If decent economics textbooks teach their students that “cutting government spending causes the economy’s overall output to fall, tax revenues to decrease, and spending on benefits to increase,” and “the end result is slower growth (or a recession) and high budget deficits” then we should be using the indecent ones. Because there’s no conclusive evidence or natural experiment to support that view.

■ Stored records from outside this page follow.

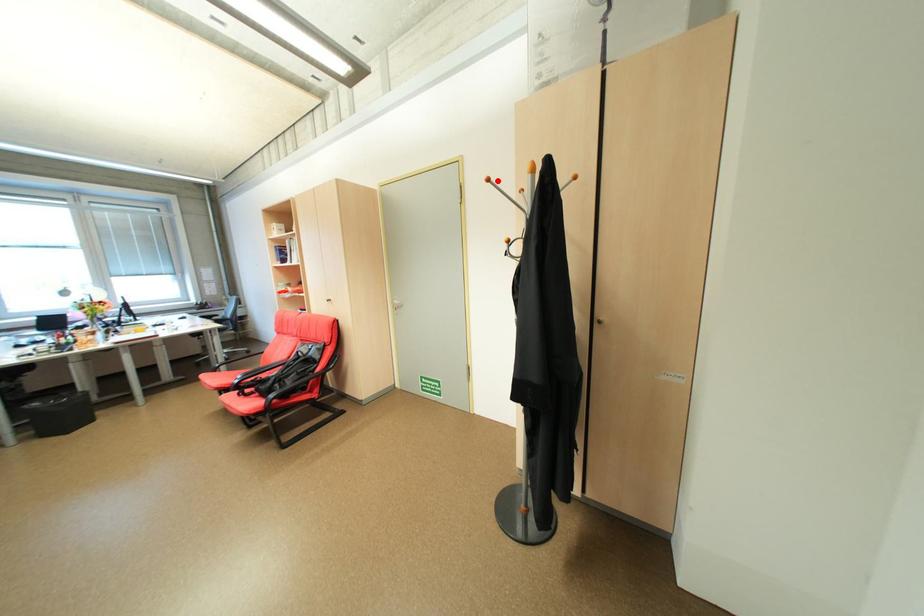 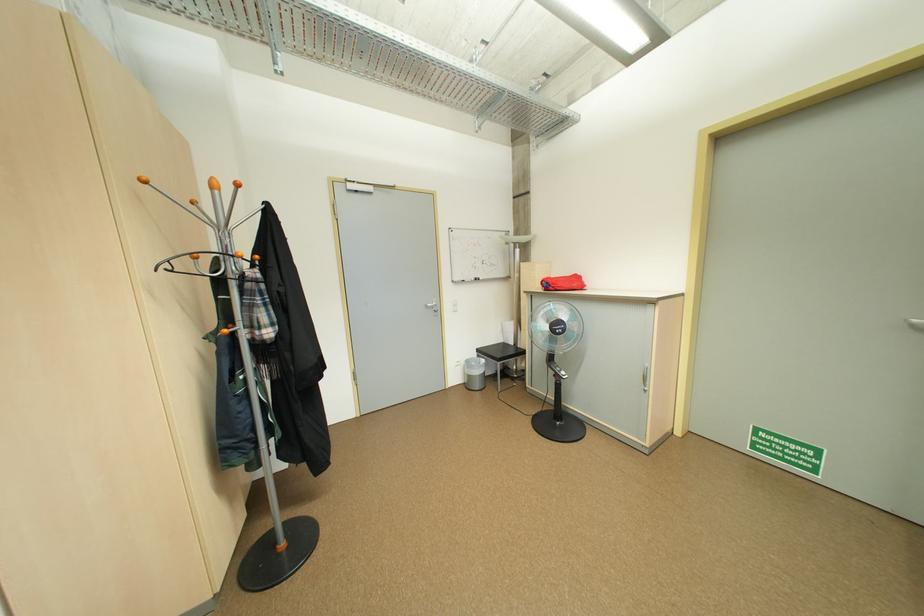 Find the pixel in the second image that matches the highlighted location in the first image.

(247, 185) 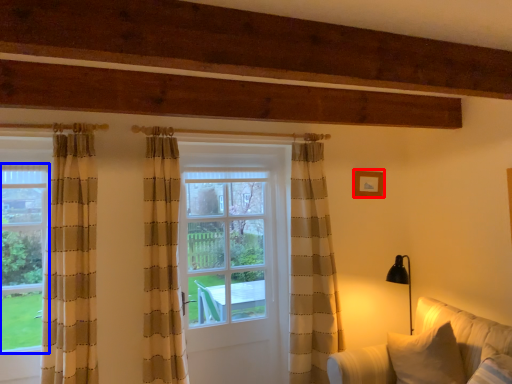 Question: Which of the following is the farthest to the observer, picture frame (highlighted by a red box) or bay window (highlighted by a blue box)?

Choices:
 (A) picture frame
 (B) bay window

Answer: (A) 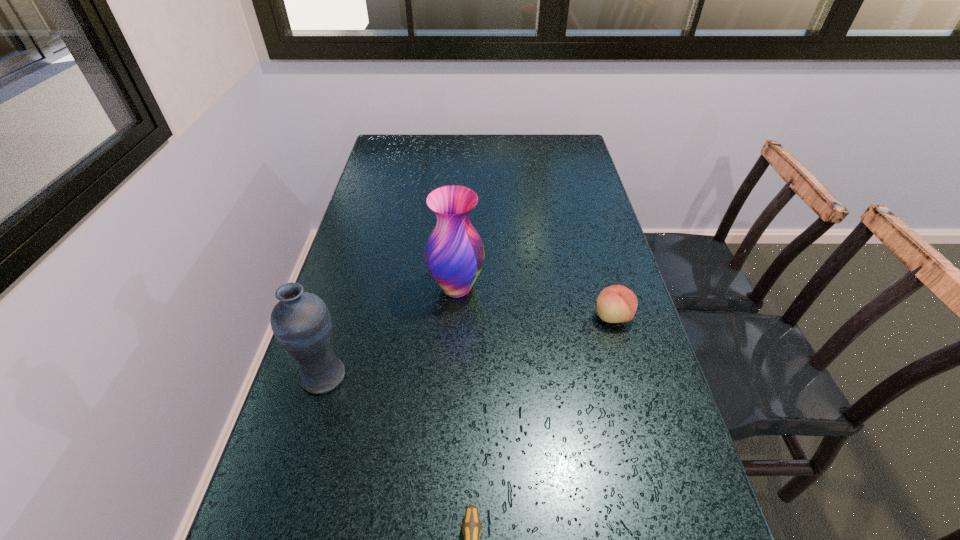 Locate an element on the screen. The height and width of the screenshot is (540, 960). the farther vase is located at coordinates (454, 253).

In order to click on the nearer vase in this screenshot , I will do `click(301, 322)`.

Identify the location of the third farthest object. (301, 322).

I want to click on peach, so click(615, 304).

Where is `the second shortest object`? the second shortest object is located at coordinates (615, 304).

Image resolution: width=960 pixels, height=540 pixels. I want to click on vacant position located on the right of the farther vase, so click(x=523, y=288).

Locate an element on the screen. Image resolution: width=960 pixels, height=540 pixels. vacant space located 0.380m on the right of the left vase is located at coordinates (522, 376).

You are a GUI agent. You are given a task and a screenshot of the screen. Output one action in this format:
    pyautogui.click(x=<x>, y=<y>)
    Task: Click on the free point located on the back of the second shortest object
    This screenshot has width=960, height=540.
    Given the screenshot: What is the action you would take?
    pyautogui.click(x=598, y=265)

You are a GUI agent. You are given a task and a screenshot of the screen. Output one action in this format:
    pyautogui.click(x=<x>, y=<y>)
    Task: Click on the object that is positioned at the left edge
    Image resolution: width=960 pixels, height=540 pixels.
    Given the screenshot: What is the action you would take?
    pyautogui.click(x=301, y=322)

What are the coordinates of `object that is positioned at the right edge` in the screenshot? It's located at (615, 304).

After mentioning how important it is for Americans to learn the lesson that the UK has now learned, Cassidy continues:
Just like the Bush Administration (2008) and the Obama Administration (2009), Gordon Brown’s Labour government had introduced a fiscal stimulus to help turn the economy around. G.D.P. was growing at an annual rate of about 2.5 per cent. Once Osborne’s cuts in spending started to be felt, however, things changed dramatically. In the fourth quarter of 2010, growth turned negative and a double-dip recession began. So far, it has lasted two years. While G.D.P. did expand in the third quarter of this year, the Office of Budget Responsibility, an independent economic agency that Osborne set up, has said that it expects another decline in the current quarter. For 2013, the O.B.R. is forecasting G.D.P. growth of just 1.3 per cent. With the economy so weak, the O.B.R. says that the unemployment rate will tick up from eight per cent to 8.2 per cent next year. That austerity has led to recession is undeniable.
But Cassidy does not give the reader any actual data on those budget cuts of Osborne’s that undeniably caused the recession other than to say that some departments were cut by 30%. So let’s take a look at what actually happened.
I am not an expert on UK economic data so I’m going to give you the two sources I know about, the UK’s Office of National Statistics (ONS) and Eurostat.
There is no reduction in nominal spending in either the Eurostat or ONS data. So no nominal austerity.
In real terms, the Eurostat data show a slight drop in 2010. Less than 1%. Let me write that again. Less than 1%. That’s the austerity that plunged the UK into a double-dip recession according to Cassidy and provided the natural experiment that makes our understanding of austerity official. In 2011, according to Eurostat, real spending fell 4.1%.
Draw your own conclusions.
And of course, these changes in government spending are not the only things that are changing in the world. As Jeffrey Sachs writes in the Financial Times:
And the UK’s slowdown has more to do with the eurozone crisis, declining North Sea oil and the inevitable contraction of the banking sector, than multiyear moves towards budget balance.
Mr. Cassidy has helped his readers know something that probably is not true. There has either been no austerity in the UK or at best, very little. There is no natural experiment here.